THE BRAZEN CAREERIST- Happy new year: Stuck? Fix your social skills

My son's I.Q. is in the top .05 percent of all preschoolers, but he attended preschool in a special education classroom. He has Asperger's Syndrome, a form of autism typified by a distinctly high I.Q. and a notable lack of emotional intelligence. Asperger's is thought to be genetic, and it's surging among kids in places like Silicon Valley that attract math and tech geniuses who often have sub-par social skills.

We know one boy with Asperger's who taught himself to read books when he was two years old. Scientists surmise that learning to read books so fast consumes the part of his brain that should be learning to read social cues.

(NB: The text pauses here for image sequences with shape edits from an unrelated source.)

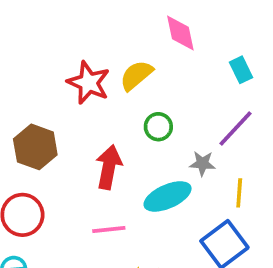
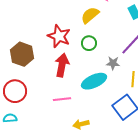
yellow semicircle: (136, 75) -> (90, 15), moved
red star: (89, 83) -> (59, 36), moved

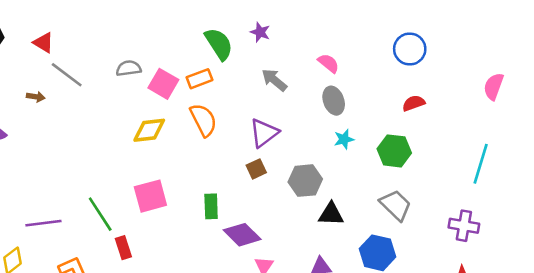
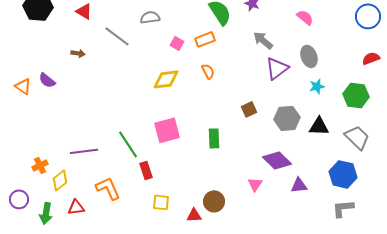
pink semicircle: (328, 63) -> (305, 17), moved
gray semicircle: (129, 68) -> (150, 17), moved
gray line: (67, 75) -> (117, 36), moved
pink square: (163, 84) -> (177, 43), size x0.6
orange semicircle: (203, 120) -> (208, 71), size x0.6
purple triangle: (264, 133) -> (277, 68), moved
black triangle: (331, 214) -> (319, 126), moved
purple diamond: (242, 235) -> (277, 160), moved

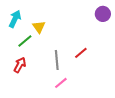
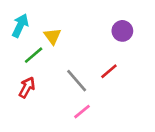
purple circle: (103, 14) -> (122, 31), moved
gray line: (57, 60) -> (77, 81), turned -36

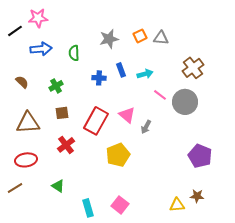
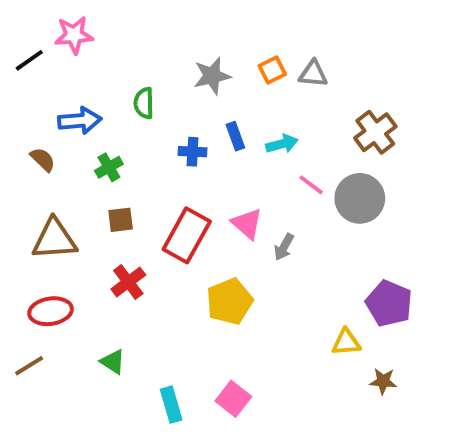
blue arrow: (41, 49) -> (80, 121), moved
yellow triangle: (177, 205) -> (346, 342), moved

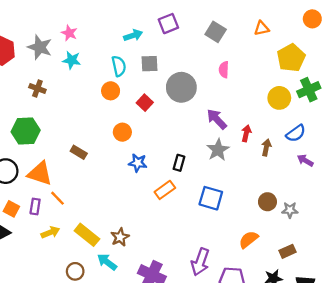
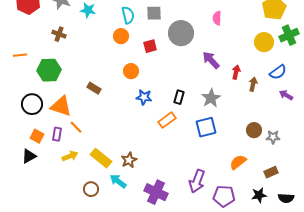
red square: (145, 103) -> (150, 46), turned 32
gray star: (218, 150) -> (211, 98), moved
blue square: (211, 198) -> (206, 127), turned -30

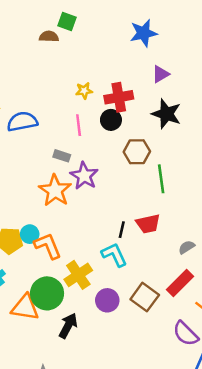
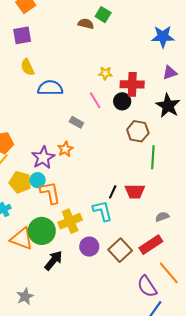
pink line: (79, 125) -> (95, 100), turned -36
purple star: (84, 176) -> (43, 158), moved
orange star: (55, 191) -> (65, 149), size x0.6

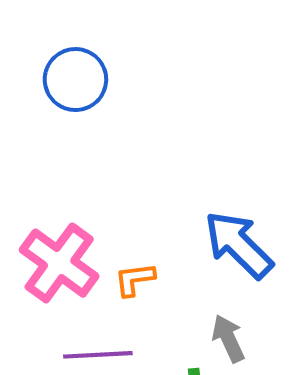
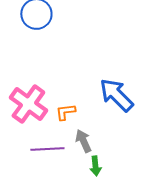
gray arrow: (228, 338) -> (83, 141), moved

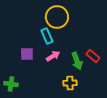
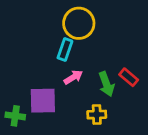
cyan rectangle: (47, 36) -> (65, 50), turned 42
purple square: (27, 54) -> (43, 101), moved, size x1.5

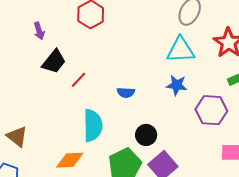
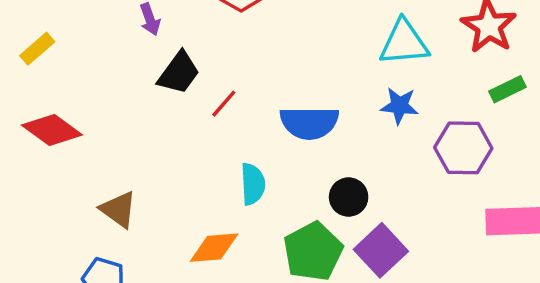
blue semicircle: (126, 93) -> (309, 123), size x1.8
cyan semicircle: (93, 125) -> (253, 184), size x0.7

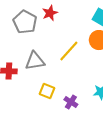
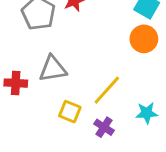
yellow line: (69, 51) -> (107, 90), moved

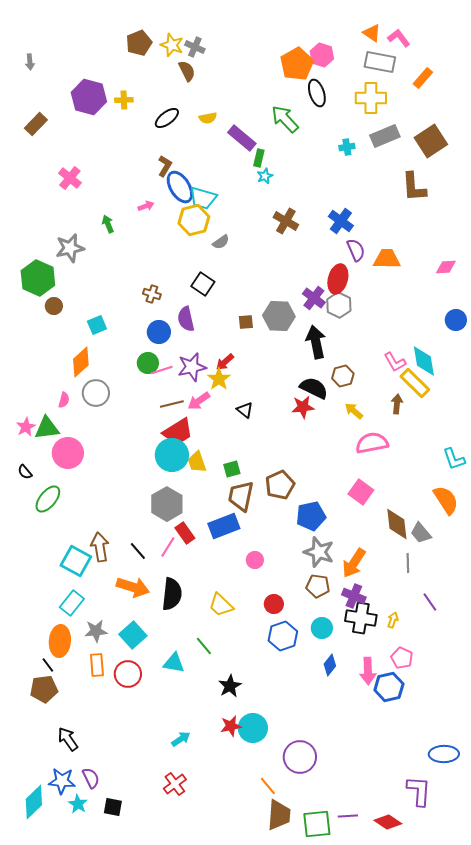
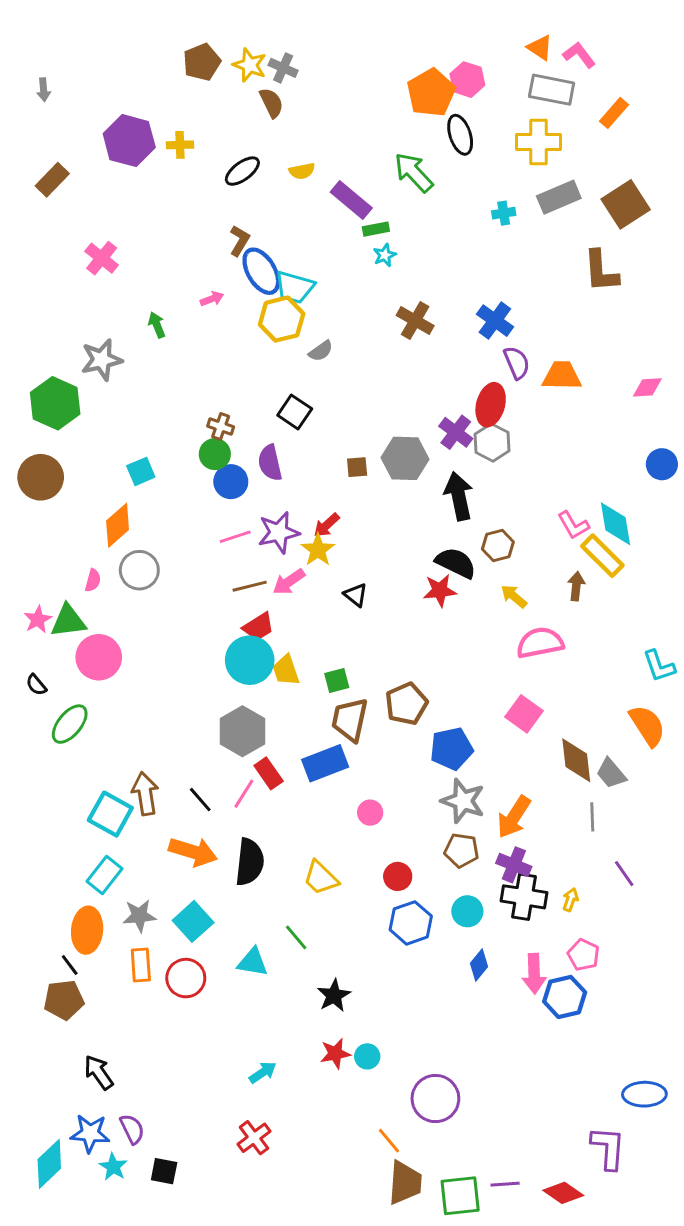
green rectangle: (259, 158) -> (376, 229), turned 66
brown circle: (54, 306) -> (41, 477), moved, size x1.8
green circle: (148, 363) -> (215, 454), moved
red trapezoid: (178, 432) -> (258, 627), size x0.7
cyan circle: (253, 728) -> (367, 1056), size x0.6

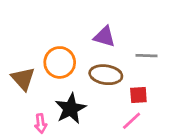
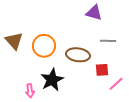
purple triangle: (104, 37) -> (94, 13), moved
brown triangle: (23, 79) -> (14, 41), moved
pink line: (132, 121) -> (116, 84), moved

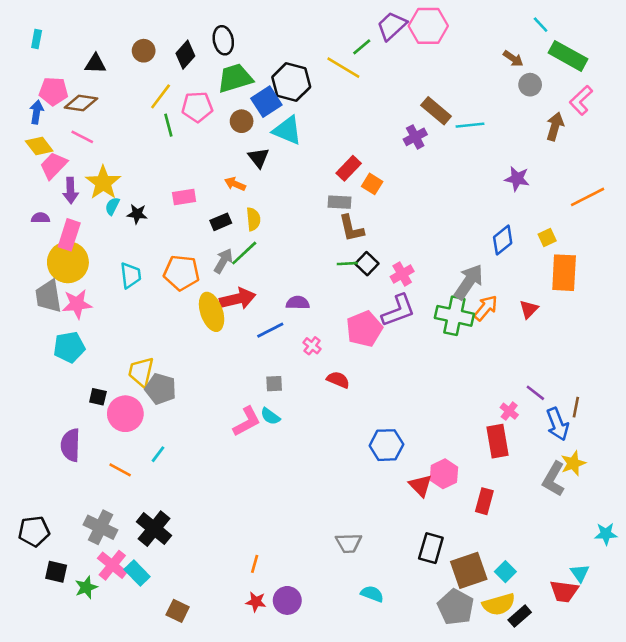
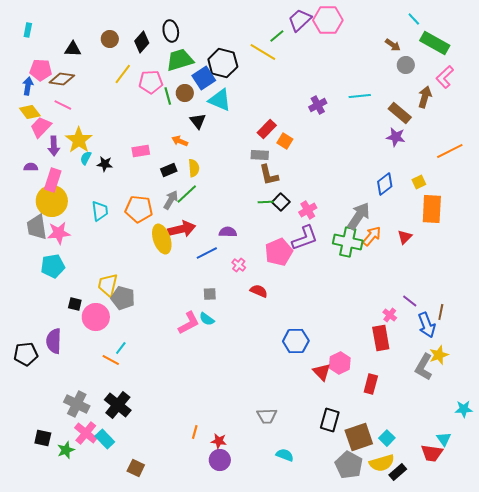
brown rectangle: (436, 111) -> (400, 113), moved
green line: (168, 125) -> (168, 96), moved
orange line: (120, 470) -> (111, 360), moved
black pentagon: (34, 531) -> (26, 354), moved
red star: (256, 602) -> (219, 441), moved

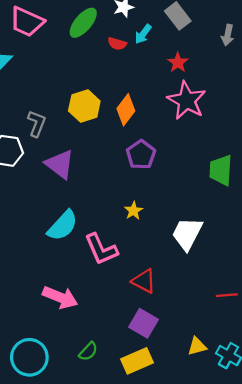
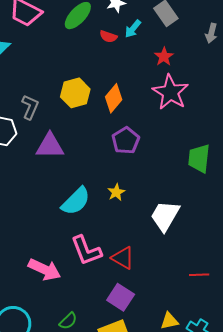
purple triangle: (60, 164) -> (50, 146), turned -40
cyan semicircle: (63, 226) -> (76, 201), moved
pink L-shape: (101, 249) -> (86, 251), moved

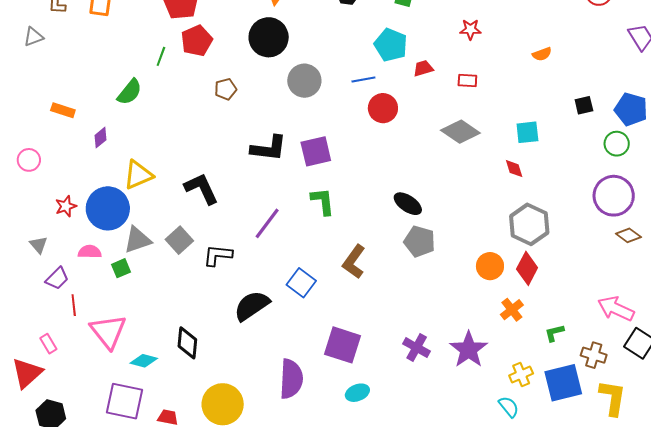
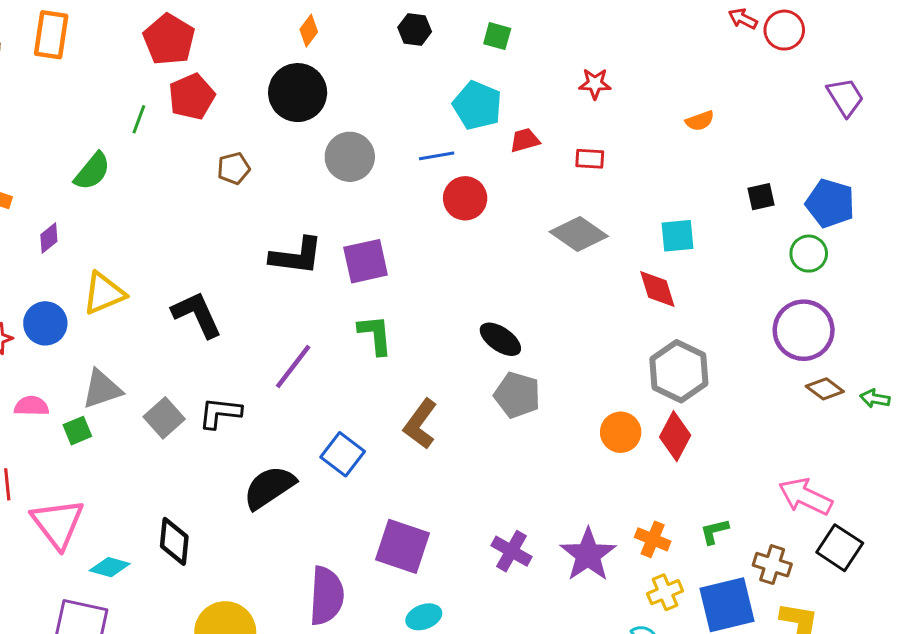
red diamond: (514, 169) -> (657, 289), size x1.4
blue circle: (108, 208) -> (45, 323), moved, size x0.7
gray square: (179, 240) -> (164, 418), moved
orange cross: (512, 310) -> (653, 539), moved, turned -30

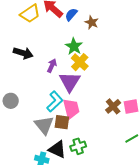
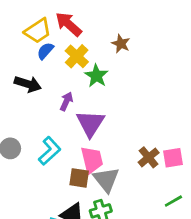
blue semicircle: (71, 14) -> (45, 51), moved
yellow cross: (80, 62) -> (77, 56), moved
cyan L-shape: (55, 101) -> (50, 151), moved
gray triangle: (44, 125) -> (106, 180), moved

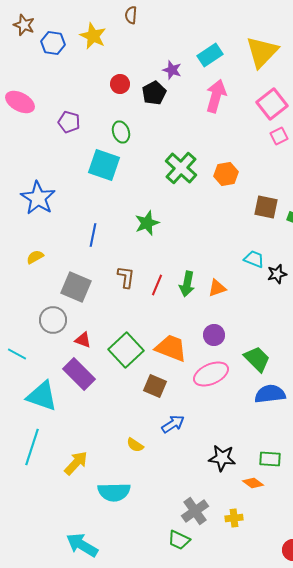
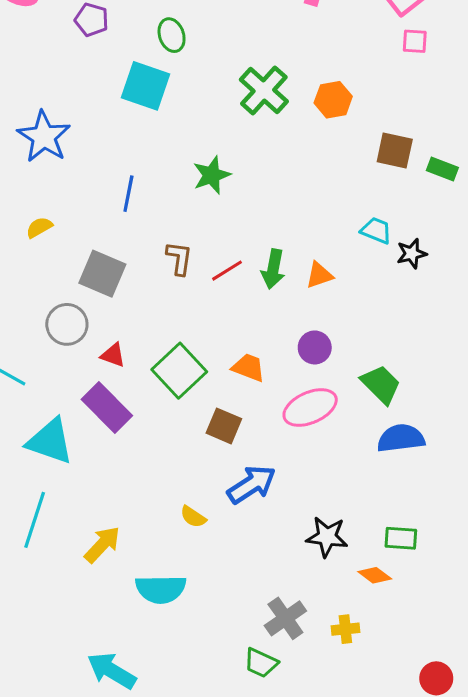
pink square: (279, 136) -> (415, 41), turned 30
red line: (157, 285) -> (227, 271), turned 35
orange trapezoid: (171, 348) -> (249, 367), size x0.7
blue arrow: (173, 424) -> (252, 484), size x1.4

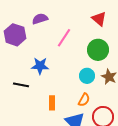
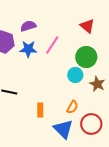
blue star: (40, 66) -> (28, 49), moved
cyan circle: (87, 76) -> (75, 75), moved

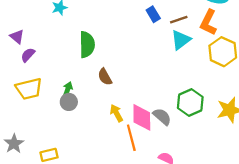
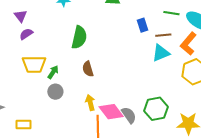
yellow trapezoid: (29, 89) -> (34, 64), moved
gray circle: (69, 102) -> (55, 92), moved
pink diamond: (142, 117) -> (111, 112), turned -50

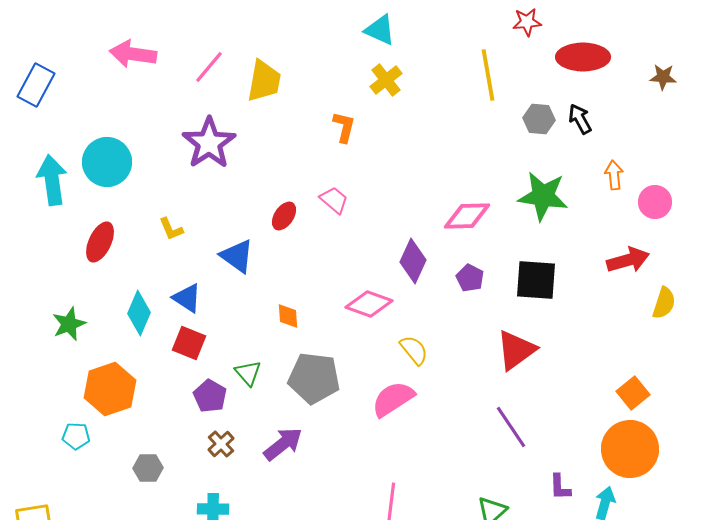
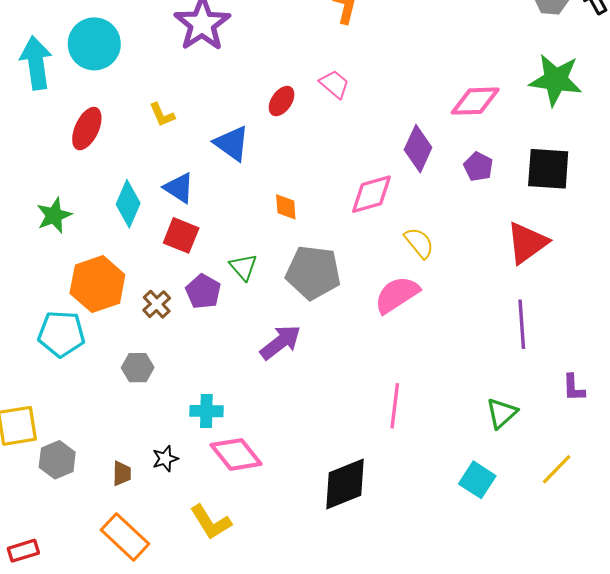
pink diamond: (369, 304) -> (371, 194), turned -36
purple line: (511, 427) -> (522, 324), turned 30
cyan pentagon: (76, 436) -> (61, 334), size x1.6
brown cross: (221, 444) -> (157, 304), moved

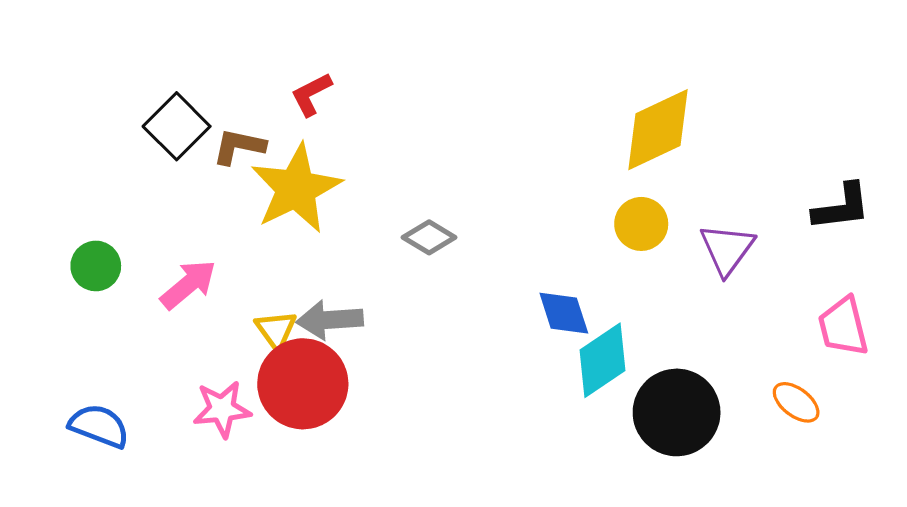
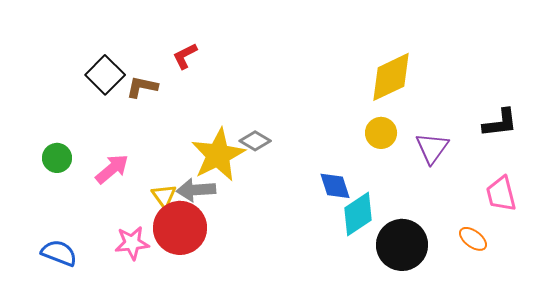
yellow star: (296, 189) -> (218, 155), moved

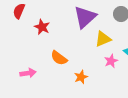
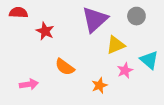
red semicircle: (19, 11) -> (18, 13), turned 70
orange star: (81, 77) -> (99, 85), moved

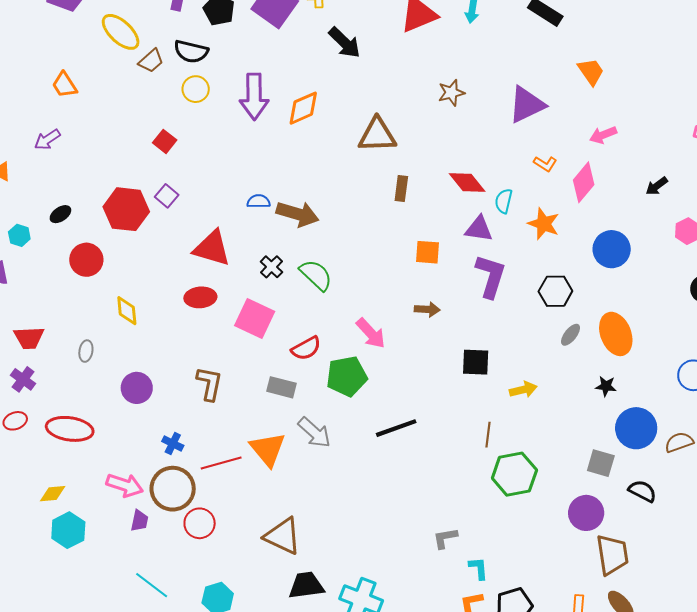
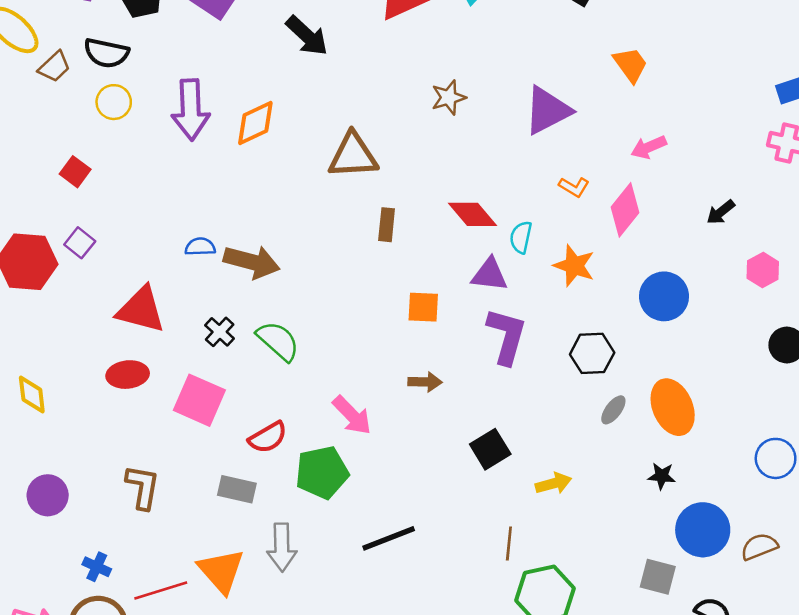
black square: (476, 362) -> (490, 449), turned -32
gray arrow: (314, 433) -> (282, 547), turned 48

My son's special education classroom was full of kids like that one– who used to pass through the education system labeled eccentric geniuses, only to graduate having never learned social skills and consequently to falter in adulthood.

Parents should take a child's lack of social skills seriously. Teachers sure do.

For educators, any nonverbal learning disability (like not being able to tell if someone cares about what you're talking about) is treated as significantly as a verbal learning disability (like not being able to speak). Yet I'm stunned by how many parents brush aside recommendations to get help for their children by saying to themselves, "My child is so smart."

Smart is not an endgame.

To understand why, look to the workplace. Aside from the school you attended, social skills are the most important factor in whether you succeed or fail. Here's some evidence: Nine out of ten business schools consider communication and interpersonal skills "highly underrated as a differentiating factor for students," according to CareerJournal. 

And Jeff Puzas at PRTM echos a cacophony of workplace voices when he says, "Most of what I do every day as a management consultant has to do with interpersonal skills, not my I.Q."

And when you think about someone finding his way to success in the real world, consider the Wall Street Journal's list of traits that recruiters look for in business school candidates:

• Communication and interpersonal skills

• Original and visionary thinking

• Leadership potential

• Ability to work well on a team

• Analytical and problem-solving skills

Notice that most of these skills are independent of intelligence. Smart is even less an endgame for adults than children– and the standard for ability to work well with others is only getting higher, not lower: Generation Y is more team-oriented than previous generations.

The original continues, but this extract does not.